* _MATERIAL SUPPLIED_
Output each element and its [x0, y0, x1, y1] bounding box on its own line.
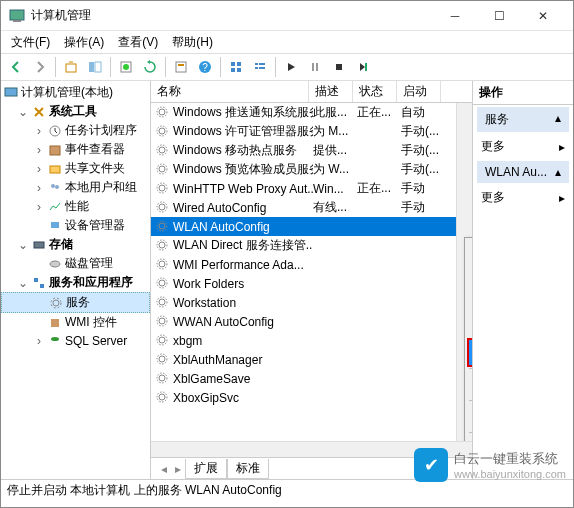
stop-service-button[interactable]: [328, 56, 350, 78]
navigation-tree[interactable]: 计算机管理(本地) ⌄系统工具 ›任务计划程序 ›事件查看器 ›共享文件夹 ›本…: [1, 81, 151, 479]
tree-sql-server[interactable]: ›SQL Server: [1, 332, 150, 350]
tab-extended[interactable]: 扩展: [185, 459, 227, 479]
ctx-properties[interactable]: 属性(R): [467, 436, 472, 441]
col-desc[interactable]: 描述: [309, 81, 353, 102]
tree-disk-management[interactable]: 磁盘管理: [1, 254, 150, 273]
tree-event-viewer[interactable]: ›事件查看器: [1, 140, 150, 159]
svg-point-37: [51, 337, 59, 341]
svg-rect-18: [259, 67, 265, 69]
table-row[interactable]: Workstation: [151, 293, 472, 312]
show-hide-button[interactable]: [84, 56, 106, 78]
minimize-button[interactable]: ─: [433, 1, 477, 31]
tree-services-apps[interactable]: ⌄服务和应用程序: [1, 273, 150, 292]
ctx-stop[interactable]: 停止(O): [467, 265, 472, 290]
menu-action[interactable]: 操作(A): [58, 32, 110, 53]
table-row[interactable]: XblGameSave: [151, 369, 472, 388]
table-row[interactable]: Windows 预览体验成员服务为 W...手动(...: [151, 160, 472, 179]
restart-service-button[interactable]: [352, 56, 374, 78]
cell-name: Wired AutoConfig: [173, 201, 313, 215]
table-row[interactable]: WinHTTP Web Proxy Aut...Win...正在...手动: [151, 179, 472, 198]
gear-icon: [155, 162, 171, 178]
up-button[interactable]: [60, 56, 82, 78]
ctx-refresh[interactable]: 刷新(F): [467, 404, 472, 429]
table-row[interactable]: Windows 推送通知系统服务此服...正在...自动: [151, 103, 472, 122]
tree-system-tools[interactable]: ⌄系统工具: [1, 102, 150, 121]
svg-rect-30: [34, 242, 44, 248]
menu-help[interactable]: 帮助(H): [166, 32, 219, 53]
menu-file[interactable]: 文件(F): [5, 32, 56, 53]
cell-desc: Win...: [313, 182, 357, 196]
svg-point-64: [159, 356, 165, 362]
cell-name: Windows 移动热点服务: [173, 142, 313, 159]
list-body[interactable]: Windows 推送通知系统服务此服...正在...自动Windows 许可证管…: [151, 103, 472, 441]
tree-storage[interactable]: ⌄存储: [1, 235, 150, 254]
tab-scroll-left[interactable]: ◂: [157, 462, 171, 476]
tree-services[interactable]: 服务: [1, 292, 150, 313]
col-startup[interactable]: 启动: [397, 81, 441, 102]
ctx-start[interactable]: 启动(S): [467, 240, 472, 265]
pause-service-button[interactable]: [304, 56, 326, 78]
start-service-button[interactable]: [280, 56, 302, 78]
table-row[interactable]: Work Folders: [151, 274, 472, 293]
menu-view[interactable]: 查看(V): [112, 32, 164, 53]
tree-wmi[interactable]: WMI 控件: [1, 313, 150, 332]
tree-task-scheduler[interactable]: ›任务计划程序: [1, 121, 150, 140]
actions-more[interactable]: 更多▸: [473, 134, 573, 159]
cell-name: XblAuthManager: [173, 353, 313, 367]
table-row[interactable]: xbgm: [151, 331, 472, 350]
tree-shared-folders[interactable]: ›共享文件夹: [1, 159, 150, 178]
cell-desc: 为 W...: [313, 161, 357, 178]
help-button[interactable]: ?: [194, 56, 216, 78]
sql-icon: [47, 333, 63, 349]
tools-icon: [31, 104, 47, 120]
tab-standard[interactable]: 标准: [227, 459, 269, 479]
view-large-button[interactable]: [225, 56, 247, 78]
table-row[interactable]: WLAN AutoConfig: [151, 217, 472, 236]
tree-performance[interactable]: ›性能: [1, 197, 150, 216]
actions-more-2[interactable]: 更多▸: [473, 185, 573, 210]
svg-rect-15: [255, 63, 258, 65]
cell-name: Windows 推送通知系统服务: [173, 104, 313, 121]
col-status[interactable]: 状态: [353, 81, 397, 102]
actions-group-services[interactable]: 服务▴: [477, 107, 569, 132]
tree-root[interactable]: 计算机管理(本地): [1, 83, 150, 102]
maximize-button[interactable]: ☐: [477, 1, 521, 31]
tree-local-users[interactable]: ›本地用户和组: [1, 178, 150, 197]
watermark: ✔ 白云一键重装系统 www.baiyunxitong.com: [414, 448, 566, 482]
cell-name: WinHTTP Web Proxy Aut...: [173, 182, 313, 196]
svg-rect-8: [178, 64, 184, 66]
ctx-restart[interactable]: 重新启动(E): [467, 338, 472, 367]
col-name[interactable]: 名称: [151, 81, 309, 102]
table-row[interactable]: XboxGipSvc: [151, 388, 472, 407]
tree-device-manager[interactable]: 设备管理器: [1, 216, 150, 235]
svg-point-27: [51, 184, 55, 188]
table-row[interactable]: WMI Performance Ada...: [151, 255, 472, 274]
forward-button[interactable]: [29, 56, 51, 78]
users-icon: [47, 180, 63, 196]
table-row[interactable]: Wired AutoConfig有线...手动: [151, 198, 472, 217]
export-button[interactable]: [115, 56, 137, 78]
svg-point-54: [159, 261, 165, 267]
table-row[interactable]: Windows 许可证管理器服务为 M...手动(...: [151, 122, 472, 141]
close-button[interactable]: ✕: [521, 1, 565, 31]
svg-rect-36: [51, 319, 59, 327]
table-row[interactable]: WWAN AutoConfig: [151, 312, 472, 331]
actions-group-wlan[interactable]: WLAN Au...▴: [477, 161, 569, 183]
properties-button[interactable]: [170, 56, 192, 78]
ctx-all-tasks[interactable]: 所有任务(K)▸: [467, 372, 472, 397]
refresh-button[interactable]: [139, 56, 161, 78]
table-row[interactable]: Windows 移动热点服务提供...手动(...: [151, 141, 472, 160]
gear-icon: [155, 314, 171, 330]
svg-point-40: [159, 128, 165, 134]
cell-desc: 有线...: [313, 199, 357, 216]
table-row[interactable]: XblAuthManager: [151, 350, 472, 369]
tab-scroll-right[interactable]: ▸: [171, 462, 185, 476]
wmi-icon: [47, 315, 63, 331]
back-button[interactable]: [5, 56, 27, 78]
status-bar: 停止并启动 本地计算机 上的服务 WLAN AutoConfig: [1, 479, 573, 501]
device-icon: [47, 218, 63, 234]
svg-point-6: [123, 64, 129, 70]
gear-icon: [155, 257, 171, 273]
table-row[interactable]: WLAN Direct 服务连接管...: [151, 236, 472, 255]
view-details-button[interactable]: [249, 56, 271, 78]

* _WHAT YOU NEED TO DO_
Whenever the word "desc" shows up in a line of the entries, list that line.

* _YOUR RESPONSE_
col-desc[interactable]: 描述: [309, 81, 353, 102]
cell-desc: Win...: [313, 182, 357, 196]
cell-desc: 为 W...: [313, 161, 357, 178]
cell-desc: 有线...: [313, 199, 357, 216]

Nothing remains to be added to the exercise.